Stephen Tong, Music Director
Jakarta Simfonia Orchestra

MOZART The Marriage of Figaro
MOZART Cosi fan tutte Overture
MOZART Don Giovanni


BEETHOVEN Symphony No. 7 in A major, Op. 92
i. Poco sostenuto – vivace
ii. Allegretto
iii. Presto – Assai meno presto
iv. Allegro con brio

Wolfgang Amadeus Mozart
1756 | January 27 – 1791 | December 5

Duration approximately 16 minutes

Wolfgang Amadeus Mozart is undoubtedly one of the greatest prodigies in the classical music world. He started performing, touring around Europe, and even scribbled his first concerto at the age of five years old. He composed hundreds of different genres, including sonatas, concertos, symphonies, and operas.

Le Nozze de Figaro (The Marriage of Figaro) is an Opera Buffa (Comic Opera) composed by Mozart in 1786, with libretto (text for opera) by Lorenzo da Ponte, one of the famous Italian librettists. In the story, Figaro and Susanna wish to get married, meanwhile Count Almaviva - their employer - tries to seduce Susanna. The opera starts with a bubbling bright overture (a piece to set the mood before the curtain was actually opened). The form of the overture is a shortened version of sonata (often called sonatina), without the development section. It starts with the exposition section, introducing two themes, then jumps to recapitulation restating the theme, which is then followed by a coda.

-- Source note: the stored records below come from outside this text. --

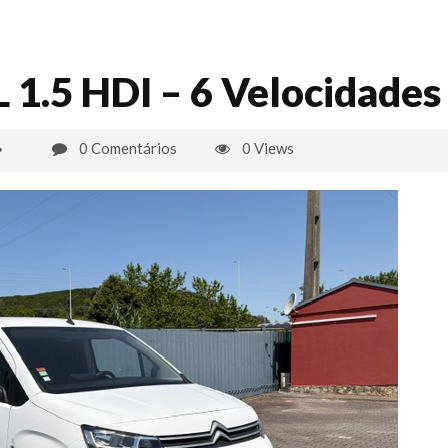
L 1.5 HDI – 6 Velocidades
0 Comentários
0 Views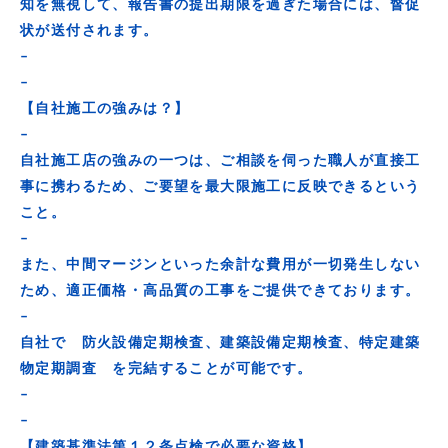
知を無視して、報告書の提出期限を過ぎた場合には、督促
状が送付されます。
–
–
【自社施工の強みは？】
–
自社施工店の強みの一つは、ご相談を伺った職人が直接工
事に携わるため、ご要望を最大限施工に反映できるという
こと。
–
また、中間マージンといった余計な費用が一切発生しない
ため、適正価格・高品質の工事をご提供できております。
–
自社で 防火設備定期検査、建築設備定期検査、特定建築
物定期調査 を完結することが可能です。
–
–
【建築基準法第１２条点検で必要な資格】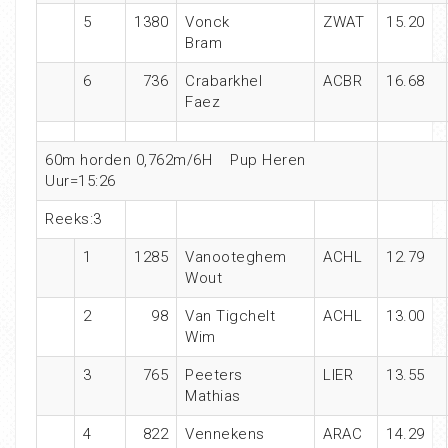
5
1380
Vonck
ZWAT
15.20
Bram
6
736
Crabarkhel
ACBR
16.68
Faez
60m horden 0,762m/6H
Pup Heren
Uur=15:26
Reeks:3
1
1285
Vanooteghem
ACHL
12.79
Wout
2
98
Van Tigchelt
ACHL
13.00
Wim
3
765
Peeters
LIER
13.55
Mathias
4
822
Vennekens
ARAC
14.29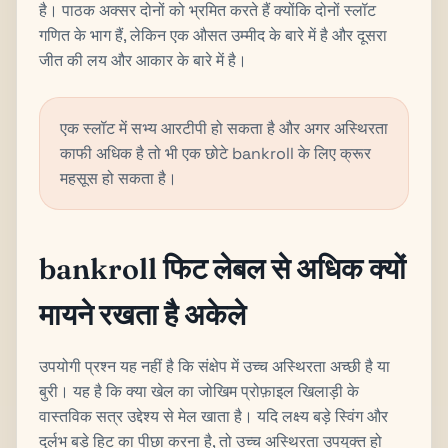
है। पाठक अक्सर दोनों को भ्रमित करते हैं क्योंकि दोनों स्लॉट
गणित के भाग हैं, लेकिन एक औसत उम्मीद के बारे में है और दूसरा
जीत की लय और आकार के बारे में है।
एक स्लॉट में सभ्य आरटीपी हो सकता है और अगर अस्थिरता
काफी अधिक है तो भी एक छोटे bankroll के लिए क्रूर
महसूस हो सकता है।
bankroll फिट लेबल से अधिक क्यों
मायने रखता है अकेले
उपयोगी प्रश्न यह नहीं है कि संक्षेप में उच्च अस्थिरता अच्छी है या
बुरी। यह है कि क्या खेल का जोखिम प्रोफ़ाइल खिलाड़ी के
वास्तविक सत्र उद्देश्य से मेल खाता है। यदि लक्ष्य बड़े स्विंग और
दुर्लभ बड़े हिट का पीछा करना है, तो उच्च अस्थिरता उपयुक्त हो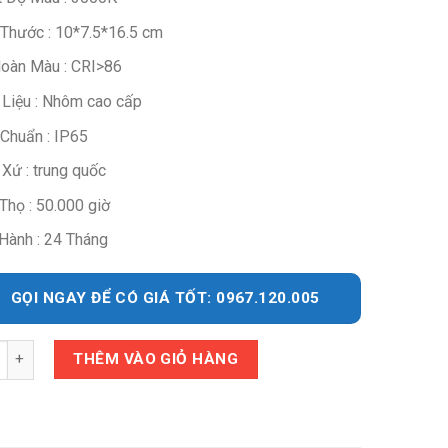
 Thước : 10*7.5*16.5 cm
oàn Màu : CRI>86
 Liệu : Nhôm cao cấp
 Chuẩn : IP65
 Xứ : trung quốc
Thọ : 50.000 giờ
Hành : 24 Tháng
GỌI NGAY ĐỂ CÓ GIÁ TỐT: 0967.120.005
y
THÊM VÀO GIỎ HÀNG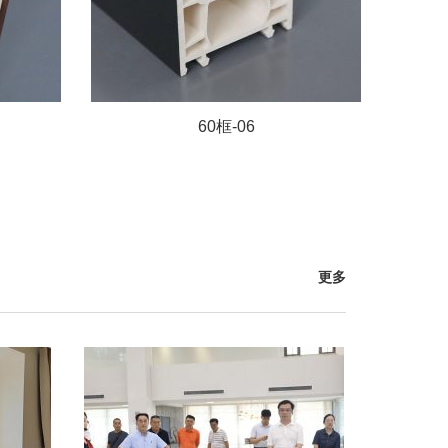
60框-06
更多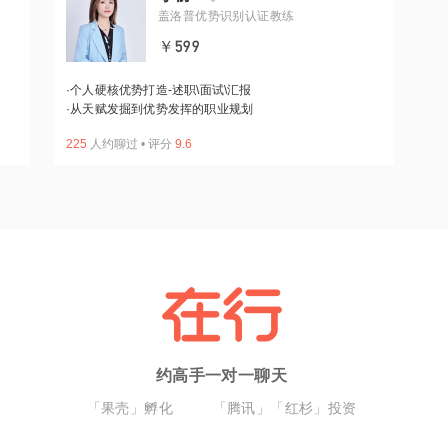
盖洛普优势识别认证教练
￥599
·
个人硬核优势打造-述职\面试\汇报
·
从天赋发掘到优势发挥的职业规划
225
人约聊过
•
评分
9.6
约高手一对一聊天
「果壳」孵化
「腾讯」「红杉」投资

After the success of Le Nozze de Figaro in Vienna, Mozart and da Ponte wanted to make a new concept. Cosi Fan Tutte (They are All Like That) an idea derived from a real-life Viennese story, fulfilling Emperor Joseph II's long awaited suggestion. Don Alfonso and his friends attempted to prove that all women are the same in terms of infidelity. After informing the women that they are going to war, they arrange for two Albanian men to seduce the women. When the Albanians succeeded, this became a proof that Don Alfonso’s theory is right. The opera gained its popularity in the middle of the 20th century.

Don Giovanni premiered in Prague in 1787. As a noble yet arrogant man and a womanizer, Don Giovanni, abuses everybody until he encounters the punishment as a revenge from his action. Though Mozart himself classified this opera as Opera Buffa, Don Giovanni brings a totally different sound color to the stage which we can hear from the overture. The first few seconds of the overture shows the contrasting mood of dramma giocoso (drama with jokes) – very dark and tragic. It is then followed by energetic giocoso allegro to portray the Don Giovanni character.

1770 | December 17 – 1827 | March 26

Duration approximately 40 minutes

In 1813, Symphony no. 7 in A Major, Op. 92 had its debut concert to benefit the wounded Austrian and Bavarian soldiers at the battle of Hanau in the Napoleonic Wars. Conducted by Beethoven himself, the performance was well applauded as one of the peak of his career. By popular demand, the entire concert was repeated days later, raising more funds for the wounded soldiers.

As his “most excellent symphony” - a claim made by the conductor himself, the symphony provides us with rich melody, accompanied by intense and energetic tune.

The first movement begins with the introduction in a slow tempo, introducing a grand chord played by the orchestra, hindering the continuous oboe over a 2-bar phrase. This pattern continued by clarinet, horn, and bassoon, which then landed on flowing string phrases. However, the Poco Sostenuto introduction does not last for long. Beethoven then brings in a very energetic Vivace into the first movement.

In a completely different character, the second movement is serious, revere, yet fervent and noble. After wind introduction, the solemn rhythmic theme was introduced by the lower strings, in a soft dynamic, making it even more interesting with the pattern of dactyl (long, short - short, long, long) which haunts throughout this Allegretto movement. Intensity kept on building as upper strings layered on top of the lower strings, which winds and brass followed suit.

In a bright and bounce-like skipping meter, the third movement - Presto | Assai Meno Presto - begins its term. The driving energy in this scherzo is as exciting and vibrant as it can be, depicting fun passages that can be found in many country dances.

Fourth movement - Allegro con brio - opens with a short yet loud 2 sets of 1 measure passage, announcing its grand entrance, contrasting the energetic and vibrant music previously. The two chords introduction is like recalling the beginning of Symphony No. 3 with a much more fun twist and followed by recurring theme of sixteenth notes that forms the theme of the fourth movement. Its emphasis on the energized second beat gives the whole symphony a fiery finale ending.